Follow-up of the CSLO Ancillary Study was reported in 2005.  Of 438 participants, 34% had abnormal CSLO values according to HRT criteria.  The average interval between CSLO exams to POAG was 48.4 months (SD 25.2).  Eyes not developing POAG were followed up a mean of 79.5 months (SD 20.8).  Sensitivity of CSLO for development of POAG using HRT criteria was 55.6% (95% CI: 39.6 to 70.5), specificity 68.2% (95% CI: 63.5 to 72.5), and positive predictive value 13.5% (95% CI: 8.9 to 20.0).  The investigators concluded that "the current analysis did not directly determine whether the prediction model that includes baseline CSLO measurements is improved over the OHTS prediction model that includes baseline stereophotographic cup-disc ratio measurements…. Longer follow-up is required to evaluate the true predictive accuracy of CSLO measures."

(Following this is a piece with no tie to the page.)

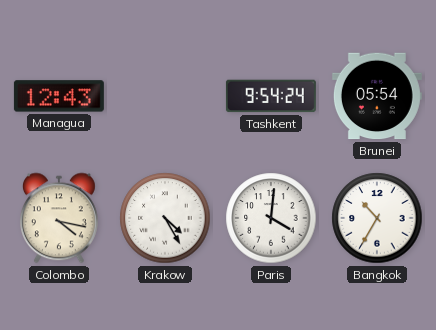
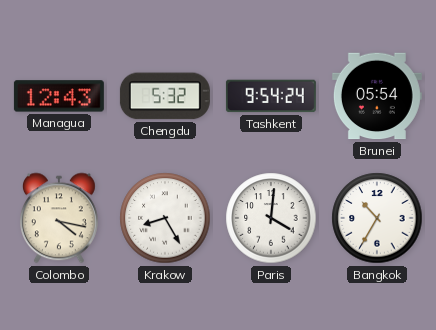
Chengdu: none -> 5:32
Krakow: 4:25 -> 8:25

Longitudinal results have also been reported from the University of California, San Diego Diagnostic Innovations in Glaucoma Study (DIGS).  In the first publication, eyes from 160 glaucoma suspects evaluated with scanning laser polarimetry (SLP) were followed up for 1.7 to 4.1 years.  Visual field damage developed in 16 (10%) participants.  Only relative risks for visual field damage were reported as opposed to sensitivities, specificities, and predictive values.  From 12 SLP parameters and a 13th calculated from those parameters, three were significantly associated with the visual field outcome in multivariate analyses (models were incorrectly specified owing to the small number of outcomes).  In a subsequent report, 114 glaucoma suspects were examined with OCT (one eye per patient).  Over a 4.2-year average follow-up, 23 (20%) developed changes consistent with glaucoma.  While the relative risk of developing glaucomatous changes was increased with thinner RNFL results (1.5-fold per 10 micrometers), sensitivities and specificities were not reported demonstrating clinical utility.

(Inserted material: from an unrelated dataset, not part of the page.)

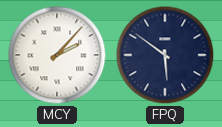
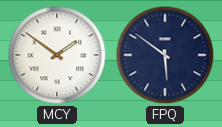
MCY: 2:07 -> 1:51
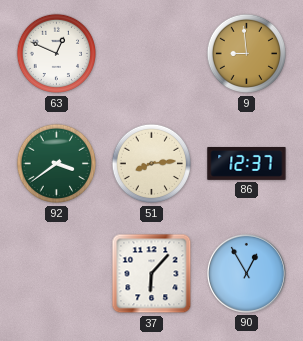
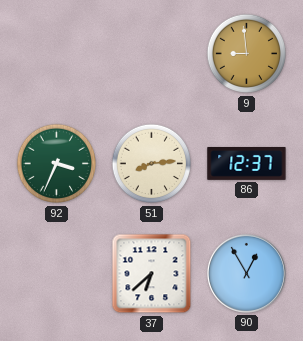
63: 12:49 -> none
92: 3:39 -> 3:34
37: 6:07 -> 6:38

At Manchester Royal Eye Hospital, United Kingdom (UK), HRT and GDx systems were evaluated in cross-sectional (98 normal controls and 152 patients with POAG) and longitudinal studies (240 at risk of developing glaucoma due to high intraocular pressure or fellow eye with POAG and 75 with POAG).  With specificity set at 95%, sensitivities of the HRT and GDx in detecting POAG were 59% and 45%, respectively, in the cross-sectional study.  In the longitudinal study, patients were evaluated biannually over an average 3.5 year follow-up.  Evidence of visual field defects developed in 72 of the at risk group. 

Poor agreement was found between the HRT and GDx for development of visual field abnormalities.  Although sensitivities might vary according to definitions for conversion to a visual field defect, among patients with baseline HRT and GDx abnormalities, sensitivities could be as low as 13% to 39%.  The authors concluded that “on account of the fact that the HRT and GDx fail to detect a significant number of cases of conversion, they cannot provide a replacement for visual field examination.”

Kalaboukhova et al. enrolled 55 patients with OHT and POAG (34 and 25, respectively) who followed a median of 47 months (range, 22–86 months).  HRT was performed at entry (1998–2002) and re-examined between 2001 and 2005.  Based on optic disc photographs, eyes were classified as progressive or stable—22 showed progression.  From 25 parameters evaluated, five were accompanied by statistically significant areas under the receiver operating characteristic (ROC) curve.  However, no adjustments were made for multiple comparisons; the sample was small and one of convenience.

Finally, the American Academy of Ophthalmology (AAO) POAG Suspect and POAG Preferred Practice Patterns recommend evaluating the optic nerve and retinal nerve fiber layer.  The documents also state that “the preferred technique for optic nerve head and retinal nerve fiber layer evaluation involves magnified stereoscopic visualization (as with the slit-lamp biomicroscope), preferably through a dilated pupil.”

A technology assessment issued by the AAO in 2007 reviewed 159 studies published between January 2003 and February 2006, evaluating optic nerve head and RNFL devices used to diagnose or detect glaucoma progression.  A three-level rating scale appraisal of “evidence level” (following) was applied to each study.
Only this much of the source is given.